Overview

🚧
Submit an environment request before continuing
Before creating a Databricks data plane, submit an environment request indicating which data plane you would like enabled. Chat with us through Intercom within Ascend, or file a support ticket by emailing [email protected]. Once your data plane is enabled, you'll receive confirmation your data plane is ready for set up.
Enterprise Security Users:
For AWS S3, please send us a VPC endpoint within your environment request.
For Azure, please include relevant subnet IDs.

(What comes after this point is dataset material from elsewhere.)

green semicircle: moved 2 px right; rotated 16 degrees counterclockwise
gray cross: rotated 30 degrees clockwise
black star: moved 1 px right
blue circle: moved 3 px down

Setting up a Databricks data plane is a four-step process. Within Databricks, first, create an all-purpose compute cluster. Second, create a SQL warehouse. Finally generate an access token. Once set up is complete within Databricks, create a new data service within Ascend to run on Databricks.

You’ll need advanced permissions in Databricks Data Science & Engineering and SQL warehouse. For more information on these permissions, see the Databricks requirements for SQL warehouses.

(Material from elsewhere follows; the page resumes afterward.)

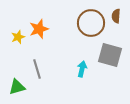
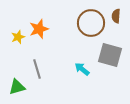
cyan arrow: rotated 63 degrees counterclockwise
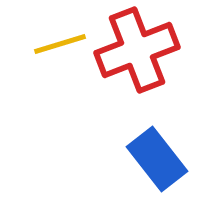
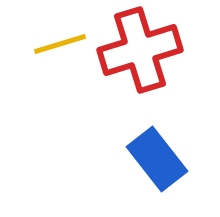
red cross: moved 3 px right; rotated 4 degrees clockwise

You'll also want a text editor open to temporarily record credentials, endpoints, and server host names when setting up Databricks. This information will be used to configure Ascend to run within Databricks.

Step 1: Create a Databricks all-purpose compute cluster

When creating an all-purpose compute cluster, follow the steps for using the Create button.

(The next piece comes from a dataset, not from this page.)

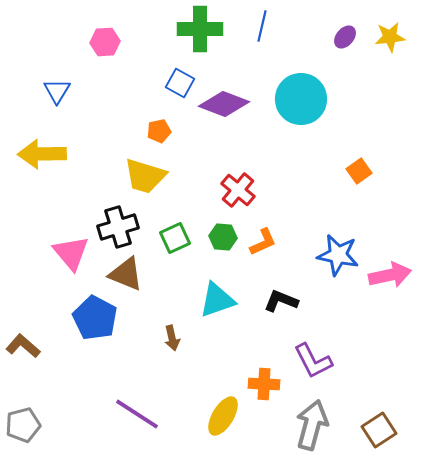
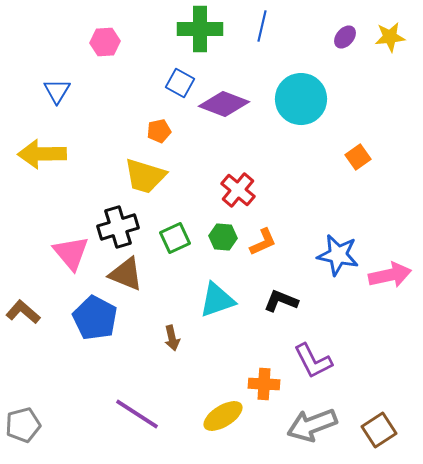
orange square: moved 1 px left, 14 px up
brown L-shape: moved 34 px up
yellow ellipse: rotated 27 degrees clockwise
gray arrow: rotated 126 degrees counterclockwise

Use the following configuration settings:

Parameter	Value	Required
Multi-node		Required
Access mode	No isolation shared	Required
Databricks runtime version	10.4 LTS (Scala 2.12, Spark 3.2.1)	Recommended
Worker type	i3.Xlarge	Recommended
Driver tyle	Same as worker	Recommended
Enable Auto Scaling	True	Required
Enable Auto Scaling local storage	False	Recommended
Terminate after __ minutes of inactivity	30	Recommended

Under Advanced options, click Spark and copy/paste the following into the Spark config:

spark.databricks.delta.schema.autoMerge.enabled true

📘
Record the following for later use:
Once the cluster is created, select the compute cluster name. Under the Configuration tab, select Advanced Options. Select the JDBC/ODBC tab. Record the HTTP Path endpoint.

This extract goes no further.